_Supplied records:_
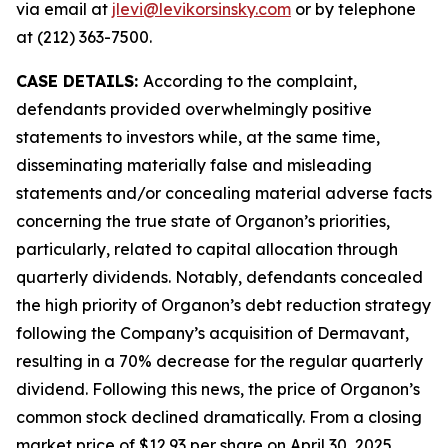
via email at
jlevi@levikorsinsky.com
or by telephone
at (212) 363-7500.
CASE DETAILS:
According to the complaint,
defendants provided overwhelmingly positive
statements to investors while, at the same time,
disseminating materially false and misleading
statements and/or concealing material adverse facts
concerning the true state of Organon’s priorities,
particularly, related to capital allocation through
quarterly dividends. Notably, defendants concealed
the high priority of Organon’s debt reduction strategy
following the Company’s acquisition of Dermavant,
resulting in a 70% decrease for the regular quarterly
dividend. Following this news, the price of Organon’s
common stock declined dramatically. From a closing
market price of $12.93 per share on April 30, 2025,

_Exercise:_ Return exactly, and only, the line containing "quarterly dividends. Notably, defendants" and every line after it through the end of the material.

_Answer for this exercise:_
quarterly dividends. Notably, defendants concealed
the high priority of Organon’s debt reduction strategy
following the Company’s acquisition of Dermavant,
resulting in a 70% decrease for the regular quarterly
dividend. Following this news, the price of Organon’s
common stock declined dramatically. From a closing
market price of $12.93 per share on April 30, 2025,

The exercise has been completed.